This is why we need an independent judicial commission.
The Fair Work Commission is anything but fair.
The decisions of its commissioners has destroyed the livelihoods of tens of thousands of people.
Many of these people worked in essential services, especially health who could have helped sick people much more than the vaccine ever did.
The response from the FWC in this clip shows why People First is advocating for an independent judicial commission as judges/commissioners are not being held to account for their erroneous decisions.
Education and Employment Legislation Committee
06/11/2024
Estimates
EMPLOYMENT AND WORKPLACE RELATIONS PORTFOLIO
Fair Work Commission
Senator RENNICK: My question is in regard to last week’s COVID report that was very scathing of the vaccine mandates and how people have lost a lot of trust in the health system because of compulsory vaccine mandates. I think it’s only fair that the Fair Work Commission—I note that you said before to Senator Roberts that your role is to provide support to the head of the Fair Work Commission. My question to you is: what feedback are you going to give to the head of the Fair Work Commission—I’ll use the words ‘fair work’ as the operative words—in regard to the feedback from the COVID report that was scathing of COVID vaccine mandates that were enforced by the commissioners? I know you can’t comment on cases, but it’s fair to say that the Fair Work commissioners basically took a one-sided approach to imposing those vaccine mandates. I can quote cases if you want, but I know you can’t really discuss cases.
Mr Furlong: Senator, as you are aware, the President of the Fair Work Commission is an independent statutory office holder; he’s also a Federal Court judge. I can undertake to have a conversation with him, but that’s the extent of what I could do in these circumstances.
Senator RENNICK: How do we go about holding these commissioners to account? Time has proven them wrong, and I think that there needs to be a level of scrutiny. For example, Commissioner Dean was actually banned from hearing cases about vaccines, and time has proven her right. Is there going to be any sort of re-education given to the other Fair Work commissioners about their views on vaccine mandates?

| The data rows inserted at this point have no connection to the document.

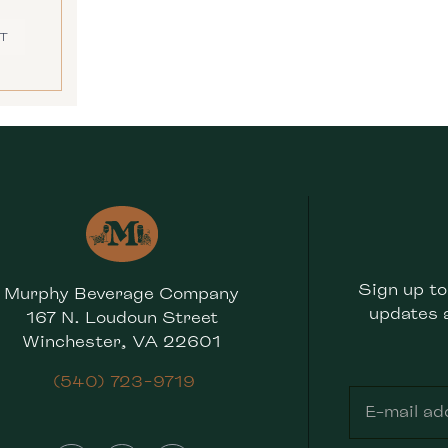
T
Sign up to
Murphy Beverage Company
updates 
167 N. Loudoun Street
Winchester, VA 22601
(540) 723-9719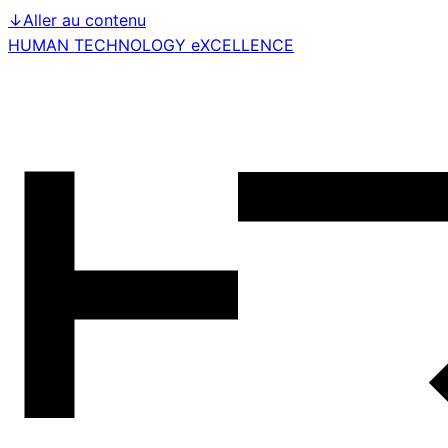
↓
Aller au contenu
HUMAN TECHNOLOGY eXCELLENCE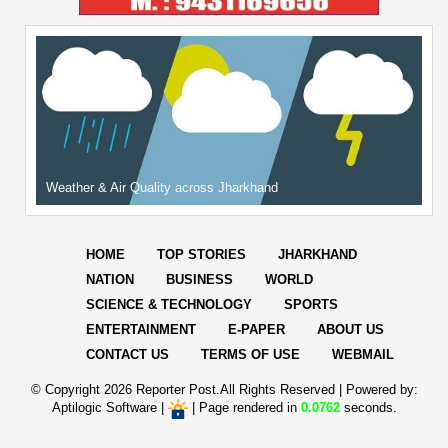
Weather & Air Quality across Jharkhand
HOME
TOP STORIES
JHARKHAND
NATION
BUSINESS
WORLD
SCIENCE & TECHNOLOGY
SPORTS
ENTERTAINMENT
E-PAPER
ABOUT US
CONTACT US
TERMS OF USE
WEBMAIL
© Copyright
2026 Reporter Post.All Rights Reserved |
Powered by:
Aptilogic Software
|
|
Page rendered in
0.0762
seconds.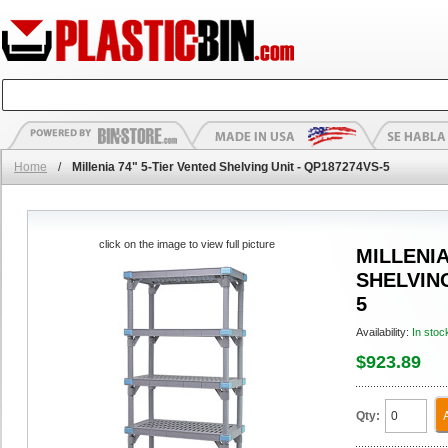
Home
/
Millenia 74" 5-Tier Vented Shelving Unit - QP187274VS-5
click on the image to view full picture
MILLENIA
SHELVING
5
Availability:
In stoc
$923.89
Qty: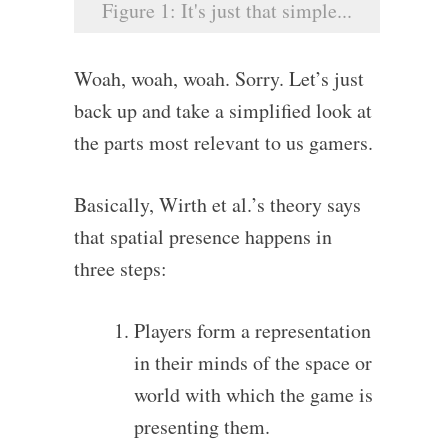
Figure 1: It's just that simple...
Woah, woah, woah. Sorry. Let’s just
back up and take a simplified look at
the parts most relevant to us gamers.
Basically, Wirth et al.’s theory says
that spatial presence happens in
three steps:
Players form a representation
in their minds of the space or
world with which the game is
presenting them.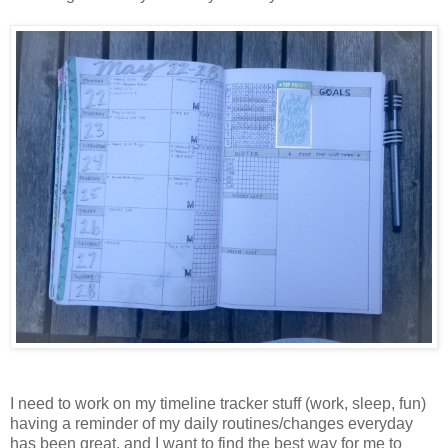
I need to work on my timeline tracker stuff (work, sleep, fun)
having a reminder of my daily routines/changes everyday
has been great, and I want to find the best way for me to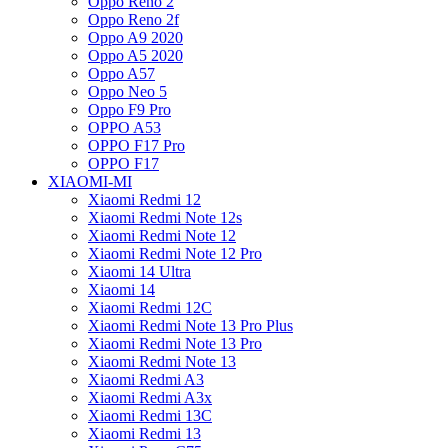
Oppo Reno 2
Oppo Reno 2f
Oppo A9 2020
Oppo A5 2020
Oppo A57
Oppo Neo 5
Oppo F9 Pro
OPPO A53
OPPO F17 Pro
OPPO F17
XIAOMI-MI
Xiaomi Redmi 12
Xiaomi Redmi Note 12s
Xiaomi Redmi Note 12
Xiaomi Redmi Note 12 Pro
Xiaomi 14 Ultra
Xiaomi 14
Xiaomi Redmi 12C
Xiaomi Redmi Note 13 Pro Plus
Xiaomi Redmi Note 13 Pro
Xiaomi Redmi Note 13
Xiaomi Redmi A3
Xiaomi Redmi A3x
Xiaomi Redmi 13C
Xiaomi Redmi 13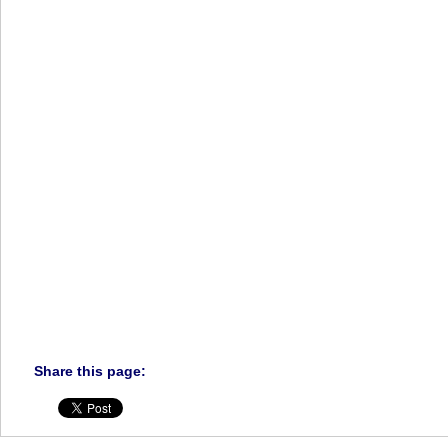
Share this page: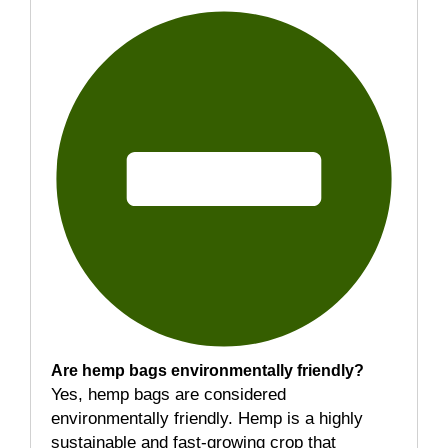
Are hemp bags environmentally friendly?
Yes, hemp bags are considered
environmentally friendly. Hemp is a highly
sustainable and fast-growing crop that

Mr Furlong: The evidence that I gave you at the time was that decisions of the members of the commission and the reasons for those decisions are published on our website. Those decisions stand for themselves and—
Senator RENNICK: I dispute that. I’ve got here an autopsy report of a person who died a week after the Pfizer vaccine, and this was never released by the TGA. One of those decisions made by Fair Work Commissioner Colman, one in the Coopers case, said that the vaccine review people can’t be questioned; they are the experts. Well, it turns out that they’re not necessarily experts and they were covering up valuable information. I think it was completely erroneous for a judge just to take the view of bureaucrats and not of the actual doctors who were working on the front line. What’s happened is egregious, and it’s not good enough to just say that their cases stand. The whole point of democracy is for people to be held to account.
Mr Furlong: There’s nothing further that I can add to my evidence.
Senator RENNICK: You’re just going to stonewall. There are still people out there that can’t get work today because they’ve been discriminated against because of those mandates. And those mandates were imposed by the Fair Work Commission, which, in my view and in the view of millions, if not hundreds of thousands of millions of others, was biased.
Mr Furlong: The role of the commission wasn’t to enforce mandates. The role of the commission, as it has always been, is to deal with disputes about whether or not dismissals were fair and just.
Senator RENNICK: Well, they weren’t. I can line up plenty of people who were injured and still lost their jobs because they didn’t take a second shot. Are you going to tell me that’s fair?
Mr Furlong: As you started with your questioning, you understand what my role is at the—
Senator RENNICK: So whose decision was it that Commissioner Dean had to go and get training? Who made that decision?
Mr Furlong: My understanding is that the president at the time—the president has subsequently changed—
Senator RENNICK: Yes. He’s on the RBA board now.
Mr Furlong: wrote to Deputy President Dean to express the view that the deputy president had breached provisions of the members’ code of conduct and had breached basic principles of quasi-judicial decision-making and the conduct constituted misuse of a statutory office.
Senator RENNICK: And you don’t think that judges or Fair Work commissioners not doing the research on these vaccines wasn’t an abuse of the office?
Mr Furlong: It’s not my role to comment on decisions or matters that are dealt with. The Fair Work Act provides a framework for the president of the commission to deal with complaints, and in terms of the member code of conduct, it empowers the president of the commission to establish a code of conduct in consultation with members of the tribunal, and that was done in this case.